The future seat of the Tsleil-Waututh Nation government, health, cultural and community services is the first phase of a campus-style village centre located on a site overlooking the Burrard Inlet. During 10,000+ years of history, Tsleil-Waututh Nation has developed sophisticated art, philosophy, social structure, and building technology using the versatile properties of wood from the Pacific forest, particularly cedar. The values of that important cultural heritage are embodied in the design of the new Administration and Health Centre and were developed through an integrated design process with the entire team of sub-consultants and in close collaboration with representatives of the Tsleil-Waututh community. The building is sensitively placed on a north-south axis and follows the course of a creek on the east side of the site taking advantage of the relationship between the water and forest. A strong synergy between the interior and exterior spaces is incorporated in the design so that the surrounding nature and views of the ocean can be appreciated inside and out.
Tsleil-Waututh means “People of the Inlet”. The symbiotic connection between Tsleil-Waututh culture and the sea is embodied in the wavy forms of the roof. The largest roof form is over a central, multi-
purpose Gathering Space that will be the heart of community events and a Council Chamber that will provide the seat of government.
Four cedar log columns and cedar log beams, symbolic of traditional structures, define the Chamber. The Chamber can be easily adapted to be closed off for privacy or opened up to provide an addition to the Gathering Space.
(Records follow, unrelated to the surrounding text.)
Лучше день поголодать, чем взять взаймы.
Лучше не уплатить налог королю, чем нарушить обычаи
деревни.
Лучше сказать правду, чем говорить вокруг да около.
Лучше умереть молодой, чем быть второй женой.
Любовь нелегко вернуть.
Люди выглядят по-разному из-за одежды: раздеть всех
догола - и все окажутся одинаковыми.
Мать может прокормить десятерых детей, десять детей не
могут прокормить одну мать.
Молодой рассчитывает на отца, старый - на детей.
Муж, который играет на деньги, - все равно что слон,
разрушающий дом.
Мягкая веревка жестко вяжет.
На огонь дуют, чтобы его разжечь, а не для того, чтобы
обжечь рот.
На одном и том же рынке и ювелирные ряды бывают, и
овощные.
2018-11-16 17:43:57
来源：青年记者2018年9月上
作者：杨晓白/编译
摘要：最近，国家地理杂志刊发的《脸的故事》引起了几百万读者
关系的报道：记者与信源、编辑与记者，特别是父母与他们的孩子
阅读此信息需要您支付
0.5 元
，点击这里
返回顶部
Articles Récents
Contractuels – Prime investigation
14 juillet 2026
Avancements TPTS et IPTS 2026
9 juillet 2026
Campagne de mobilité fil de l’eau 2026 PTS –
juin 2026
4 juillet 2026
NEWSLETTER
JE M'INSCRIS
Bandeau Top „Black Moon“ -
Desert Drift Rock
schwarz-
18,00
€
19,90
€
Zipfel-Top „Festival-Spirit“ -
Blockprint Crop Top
The cedar-clad walls will provide a background for permanent or temporary displays of traditional and contemporary art created by Tsleil-Waututh artists.
The structure, utilizing engineered wood products and natural lumber, is a combination of post and beam frames infilled with glazing and a limited amount of strategically placed shear walls, requiring precision pre-manufacturing off-site. This design exposes every element of the structure as an architectural feature and demands skillful concealment of the mechanical/electrical networks.
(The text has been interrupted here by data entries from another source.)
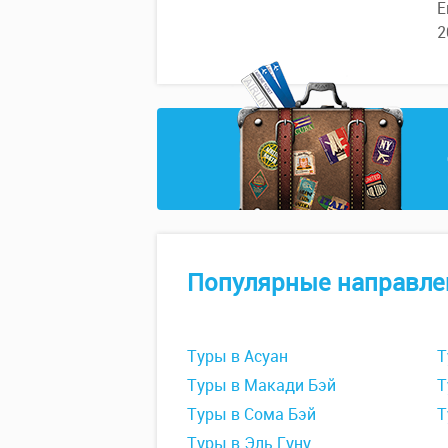
Е
2
Популярные направле
Туры в Асуан
Т
Туры в Макади Бэй
Т
Туры в Сома Бэй
Т
Туры в Эль Гуну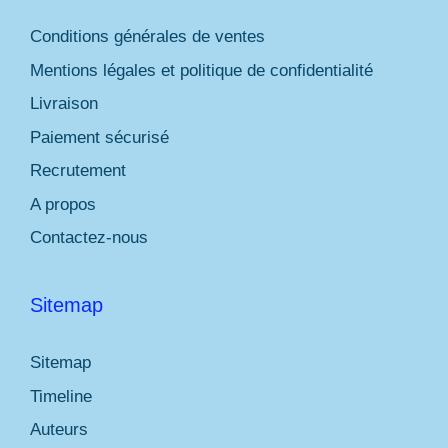
Conditions générales de ventes
Mentions légales et politique de confidentialité
Livraison
Paiement sécurisé
Recrutement
A propos
Contactez-nous
Sitemap
Sitemap
Timeline
Auteurs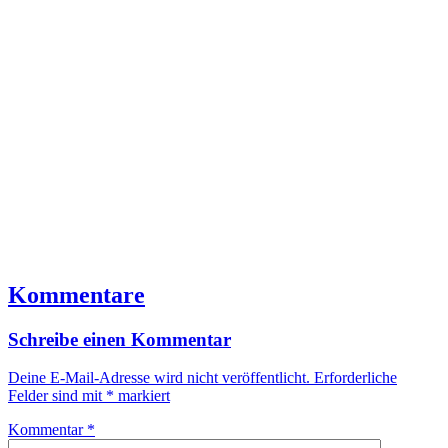
Kommentare
Schreibe einen Kommentar
Deine E-Mail-Adresse wird nicht veröffentlicht.
Erforderliche
Felder sind mit
*
markiert
Kommentar
*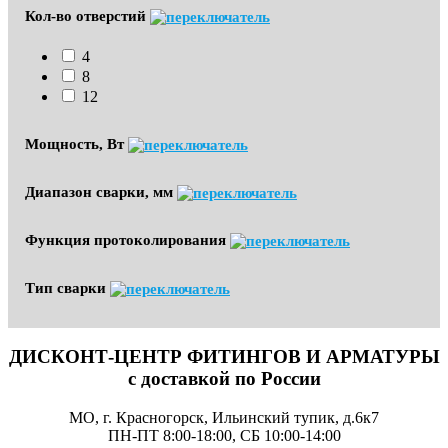
Кол-во отверстий
4
8
12
Мощность, Вт
Диапазон сварки, мм
Функция протоколирования
Тип сварки
ДИСКОНТ-ЦЕНТР ФИТИНГОВ И АРМАТУРЫ
с доставкой по России
МО, г. Красногорск, Ильинский тупик, д.6к7
ПН-ПТ 8:00-18:00, СБ 10:00-14:00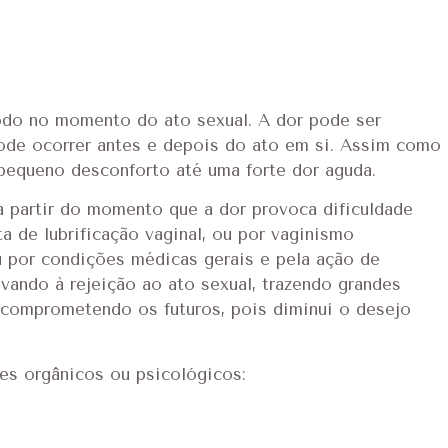
odo no momento do ato sexual. A dor pode ser
ode ocorrer antes e depois do ato em si. Assim como
pequeno desconforto até uma forte dor aguda.
 partir do momento que a dor provoca dificuldade
a de lubrificação vaginal, ou por vaginismo
ou por condições médicas gerais e pela ação de
vando à rejeição ao ato sexual, trazendo grandes
comprometendo os futuros, pois diminui o desejo
es orgânicos ou psicológicos: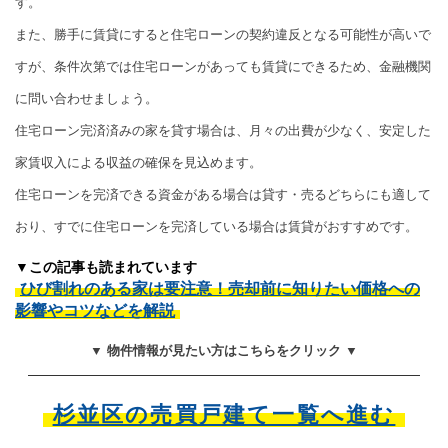
す。
また、勝手に賃貸にすると住宅ローンの契約違反となる可能性が高いで
すが、条件次第では住宅ローンがあっても賃貸にできるため、金融機関
に問い合わせましょう。
住宅ローン完済済みの家を貸す場合は、月々の出費が少なく、安定した
家賃収入による収益の確保を見込めます。
住宅ローンを完済できる資金がある場合は貸す・売るどちらにも適して
おり、すでに住宅ローンを完済している場合は賃貸がおすすめです。
▼この記事も読まれています
ひび割れのある家は要注意！売却前に知りたい価格への
影響やコツなどを解説
▼ 物件情報が見たい方はこちらをクリック ▼
杉並区の売買戸建て一覧へ進む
Extensive fenestration allows for plenty of natural light minimizing the need for artificial lighting, while operable windows provide natural ventilation to individual offices. Mechanical units provide heating and cooling to each office and are individually controlled. Green roofs are a feature element, planted with indigenous plant species to help regulate the indoor temperature, save energy and encourage endemic biodiversity.
The quality and clarity of the interiors are created by exposing every structural building element without the need for additional artificial interior finishes. This approach of almost furniture-like assembly of construction elements presents a great challenge – incorporating significant technical infrastructure without being visible. The hidden technical infrastructure contains heating, cooling, ventilation, acoustics, audiovisual, electrical distribution, lighting distribution, fire protection and the security network.